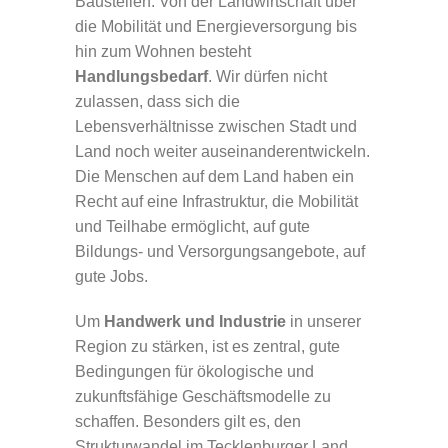
Baustellen. Von der Landwirtschaft über
die Mobilität und Energieversorgung bis
hin zum Wohnen besteht
Handlungsbedarf
. Wir dürfen nicht
zulassen, dass sich die
Lebensverhältnisse zwischen Stadt und
Land noch weiter auseinanderentwickeln.
Die Menschen auf dem Land haben ein
Recht auf eine Infrastruktur, die Mobilität
und Teilhabe ermöglicht, auf gute
Bildungs- und Versorgungsangebote, auf
gute Jobs.
Um
Handwerk und Industrie
in unserer
Region zu stärken, ist es zentral, gute
Bedingungen für ökologische und
zukunftsfähige Geschäftsmodelle zu
schaffen. Besonders gilt es, den
Strukturwandel im Tecklenburger Land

■ ■ ■ ■ ■ ■ ■

Task item
Wherever a line in the data above holds the word "Mobilität", copy that line.

Solution to this exercise
die Mobilität und Energieversorgung bis
Recht auf eine Infrastruktur, die Mobilität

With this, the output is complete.